While the computer hardware can hardly be changed but chosen there are two other layers that can be changed more easily. The second one is the software. As software currently executed in a computer can not be separated from the hardware every piece of software has to be regarded as a specific medium. This medium, the specific machine, the algorithm used in education can be changed by writing or rewriting code. In comparison to building a TV or a radio station writing software is quite easy. Using software to express educational ideas is a powerful way since the software can not be suspended while using the software. Users adopt themselves to software use most often in an unconscious process (Tufte 2006). While doing so they accept the ideas expressed in the software. The ideas in the software can be explicit or implicit, but it can not be avoided to express ideas in software.

That is: Power is expressed in software. We can not choose to not express power in software, but we are able to think about it. As an example: While the concept behind moodle claims to follow constructivistic learning theories (that do not reflect power in education) and therefore focuses on the construction of knowledge by the learner, it is still a certain software that forces the learner to communicate and construct knowledge following the logic of the algorithms. In this regard, the learner is not supported in constructing the knowledge in his own way, but forced to reconstruct the idea of knowledge construction expressed in the algorithms behind moodle. This leads to a contradiction: On the one hand it is claimed that individual knowledge construction is fostered, on the other hand the knowledge has to be constructed using a certain software with computer technology, which forces a certain way of knowledge construction.
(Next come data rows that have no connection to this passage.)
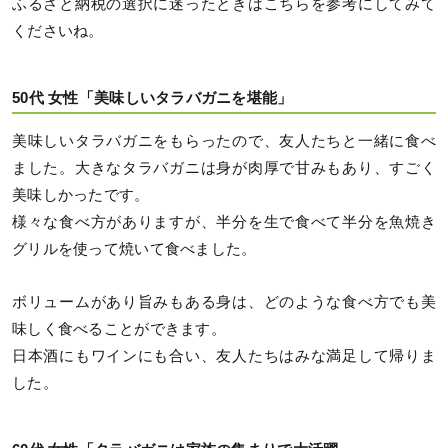
ふるさと納税の選択に迷ったときはこちらを参考にしてみて
くださいね。
50代 女性「美味しいタラバガニを堪能」
美味しいタラバガニをもらったので、友人たちと一緒に食べ
ました。大きなタラバガニは身が肉厚で甘みもあり、すごく
美味しかったです。
様々な食べ方がありますが、半分を生で食べて半分を魚焼き
グリルを使って焼いて食べました。
ボリュームがあり旨みもある身は、どのような食べ方でも美
味しく食べることができます。
日本酒にもワインにも合い、友人たちはみな満足して帰りま
した。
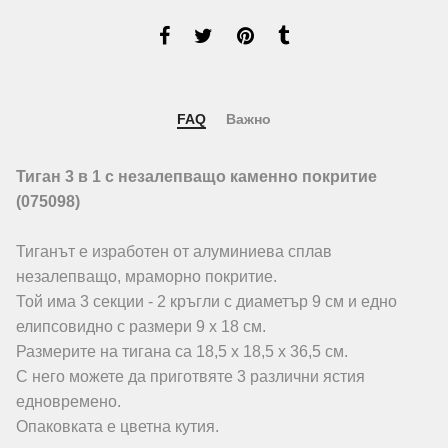
FAQ
Важно
Тиган 3 в 1 с незалепващо каменно покритие
(075098)
Тиганът е изработен от алуминиева сплав
незалепващо, мраморно покритие.
Той има 3 секции - 2 кръгли с диаметър 9 см и едно
елипсовидно с размери 9 х 18 см.
Размерите на тигана са 18,5 х 18,5 х 36,5 см.
С него можете да приготвяте 3 различни ястия
едновремено.
Опаковката е цветна кутия.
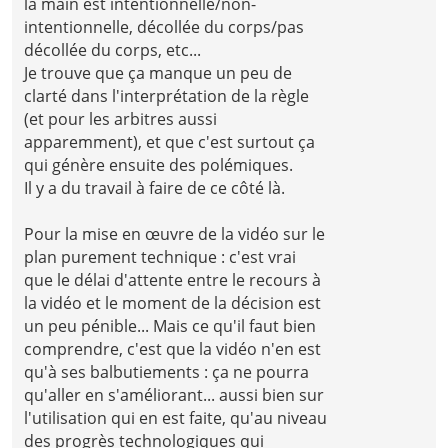
la main est intentionnelle/non-
intentionnelle, décollée du corps/pas
décollée du corps, etc...
Je trouve que ça manque un peu de
clarté dans l'interprétation de la règle
(et pour les arbitres aussi
apparemment), et que c'est surtout ça
qui génère ensuite des polémiques.
Il y a du travail à faire de ce côté là.
Pour la mise en œuvre de la vidéo sur le
plan purement technique : c'est vrai
que le délai d'attente entre le recours à
la vidéo et le moment de la décision est
un peu pénible... Mais ce qu'il faut bien
comprendre, c'est que la vidéo n'en est
qu'à ses balbutiements : ça ne pourra
qu'aller en s'améliorant... aussi bien sur
l'utilisation qui en est faite, qu'au niveau
des progrès technologiques qui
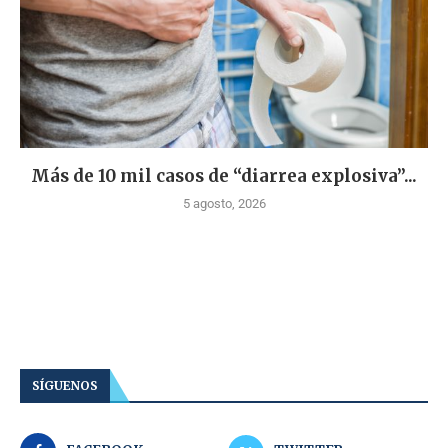
Más de 10 mil casos de “diarrea explosiva”...
5 agosto, 2026
SÍGUENOS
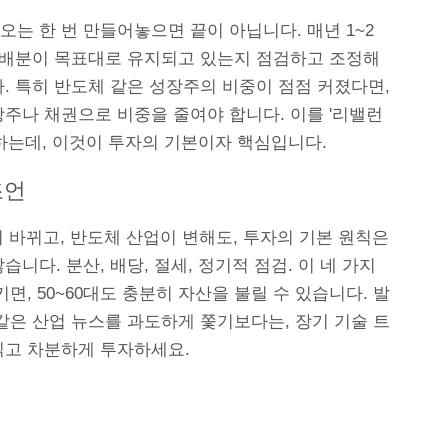
는 한 번 만들어놓으면 끝이 아닙니다. 매년 1~2
산 배분이 목표대로 유지되고 있는지 점검하고 조정해
. 특히 반도체 같은 성장주의 비중이 점점 커졌다면,
당주나 채권으로 비중을 줄여야 합니다. 이를 '리밸런
 하는데, 이것이 투자의 기본이자 핵심입니다.
조언
이 바뀌고, 반도체 산업이 변해도, 투자의 기본 원칙은
습니다. 분산, 배당, 절세, 정기적 점검. 이 네 가지
키면, 50~60대도 충분히 자산을 불릴 수 있습니다. 발
같은 산업 뉴스를 과도하게 쫓기보다는, 장기 기술 트
읽고 차분하게 투자하세요.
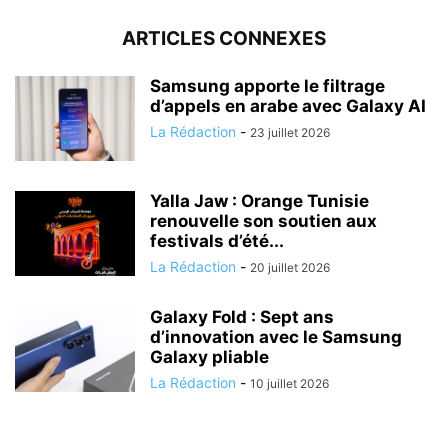
ARTICLES CONNEXES
Samsung apporte le filtrage
d’appels en arabe avec Galaxy AI
La Rédaction
-
23 juillet 2026
Yalla Jaw : Orange Tunisie
renouvelle son soutien aux
festivals d’été...
La Rédaction
-
20 juillet 2026
Galaxy Fold : Sept ans
d’innovation avec le Samsung
Galaxy pliable
La Rédaction
-
10 juillet 2026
Another message of moodle (as of every VLE) is the decomposition of privacy. This indicates a shift of power in teaching and learning processes that is expressed in the software. The decomposition of privacy is a learning objective expressed in software. While people use the software they get used to social spaces without privacy. This might be understood as a perfect preperation of citizens for a surveillance state. At the same time it offers new opportunities to understand power.

The last layer is the content. Turning the ideas expressed in this paper into educational content suggests itself. The fact that the decomposition of privacy in particular and the structure of power in education in general can be known claims for turning this idea into a learning objective for teachers and learners. Teaching this learning objective through a VLE might lead to bildung.

5. Literature

Adorno., Theodor W.; Horkheimer, Max (1969): Dialektik der Aufklärung. Philosophische Fragmente. Frankfurt am Main.

Foucault, Michael (1967): Of Other Spaces, Heterotopias. [ heteroTopia/foucault.heteroTopia.en.html, 10.11.2007].

Foucault, Michel (2002): Archäologie des Wissens. Frankfurt am Main.

Foucault Michel (2007): Security, Territory, Population (Lectures at the College De France) Palgrave Macmillan; Tra edition

Innis, Harold A. (1951): The bias of communication. Toronto.

Poster, Mark (1995): CyberDemocracy: Internet and the Public Sphere [, 10.11.2007].

Turkle, Sherry (1995): Life on the Screen. Identity in the Age of the Internet. New York: Simon and Schuster.

Tufte, Edward (2006): The cognitive style of power point (2nd edition). Conneticut: Graphics Press.